Day 10 A Whodathunkit Kinda Day

I woke up this morning and before letting myself struggle internally, I grabbed my walking shoes, portable CD player (already loaded with an 80's New Wave mix)* and hit the asphalt. If Depeche Mode can't get my calves moving, I'm not really sure what could. It felt invigorating getting my blood flowing and knocking out some stale carbon dioxide. Just as "Hungary Like A Wolf" wrapped up, I felt like I had cleaned out a closet.
The best part was I got my walking out of the way and it was barely nine o'clock.
Breakfast: Coffee w/4 T. Half 'n Half (80) and then off to Panera Bread to meet a friend. OMG! Did you know that ONE cinnamon crunch Panera bagel with REDUCED fat hazelnut cream cheese is 560 calories? I sure didn't until I got home and googled it. I was shocked. I asked the girl behind the counter if she knew, ball park, how many calories the bagel contained, and she offered the Panera Nutritional Binder, which is a break down of every one of their items, unfortunately, she couldn't locate it. So, I downed 560 calories plus another 4 T. Half 'n Half. Imagine if I had thrown in the orange juice (220 calories/16 ounces). It wasn't even lunch, I had already inhaled 720 calories and felt like I could toss back a Pink Ribbon bagel and a cranberry scone.
Later (a beverage, at the mall): I was feeling pretty pampered with my Panera breakfast (remember, this was BEFORE I had the numbers), so instead of my usual "mall pick me up" of 2 Mrs. Field's White Macadamia Nut cookie, I opted for, what I thought would be a relatively safe bet at Starbuck's, a Pumpkin Spice Latte, skinny. 290 calories! Imagine if I had ordered it with whole milk and grande-sized it. 480. Or Venti? 580. Five hundred and eighty calories for milk and a whiff of cinnamon. Lattes are like Moo Goo Ghai Pan, they don't stick to your ribs. I actually think they contain some type of chemical that makes you hungrier than the last Survivor contestant. So, here I was hovering around 1000 calories (although I didn't know it) and I still hadn't eaten a proper meal. Now, by "proper", I am referring to a meal like Mom used to serve, all from a can or box: cow (roasted to a second death, a starch (boxed mashed potatoes), a vegetable (Del Monte green beans) and some kind of chopped up Styrofoam in a sickening sweet syrup known as fruit cocktail containing a sliver of a maraschino cherry, over which us kids would fight for, until my dad put his Viceroy out in his plate and left the table in disgust. Oh, I forgot to include the stack of WonderBread slices (no heels) set on a Melmac plate. A real Martha Stewart Living magazine cover.

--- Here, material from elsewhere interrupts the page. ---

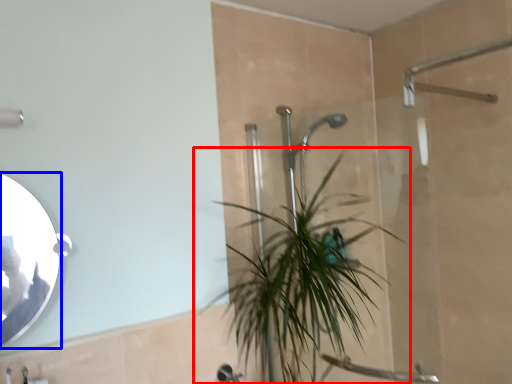 Question: Which object is closer to the camera taking this photo, houseplant (highlighted by a red box) or mirror (highlighted by a blue box)?

Choices:
 (A) houseplant
 (B) mirror

Answer: (B)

Late Lunch (again, at the mall): Pot Belly Italian sandwich on whole wheat, Diet Coke. No Sun Chips (although I wanted 'em), no banana malt (I wanted that too). Just a sandwich with an Italian vinaigrette. Took me all of four minutes to inhale it and I was still hungry when I got home ,UNTIL I tallied up my days count and lost my appetite. That scantily clad hoagie with capicolla as thin as loose leaf paper, cost me 448 calories.

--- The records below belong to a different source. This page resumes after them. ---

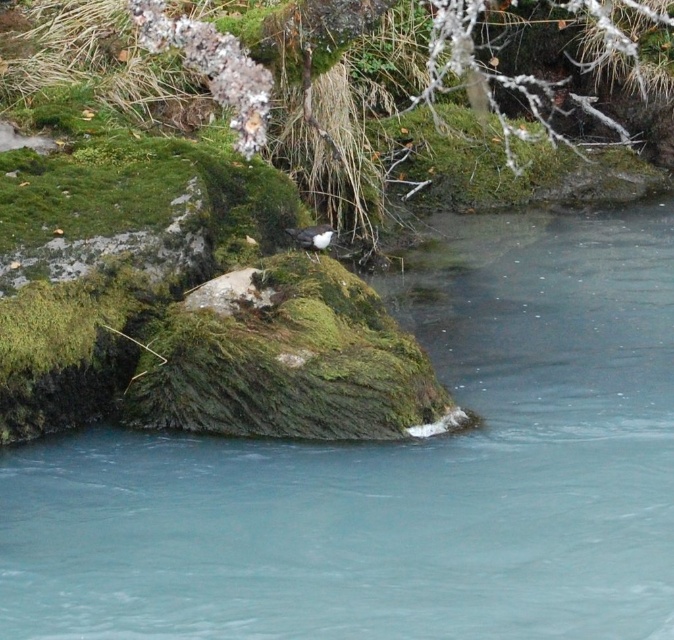 Is clear blue water at center wider than green mossy rock at center?

Yes.

Which is more to the right, clear blue water at center or green mossy rock at center?

From the viewer's perspective, green mossy rock at center appears more on the right side.

What do you see at coordinates (398, 472) in the screenshot? I see `clear blue water at center` at bounding box center [398, 472].

Where is `clear blue water at center`? This screenshot has height=640, width=674. clear blue water at center is located at coordinates (398, 472).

Day 10, 3:56 p.m. Done for the day. No wonder I am overweight.
Note to self and you, stay on top of your calories, plan your day and if you know you will be eating out. google the restaurant's website first. Go prepared.
*I do not recommend wearing headphones while walking or running outside. I am extremely cautious when I use them and only wear them during daylight hours. Often, I don't even turn the player on, but if I desperately need a motivational beat to hike it up a Mt. Everest-like hill, I'll turn them on low, so I can still hear the sounds of traffic and runners/bicyclist coming behind me on the sidewalk. I never walk/run in the street and am very aware of my surroundings at all times, as I would suspect that you are,too.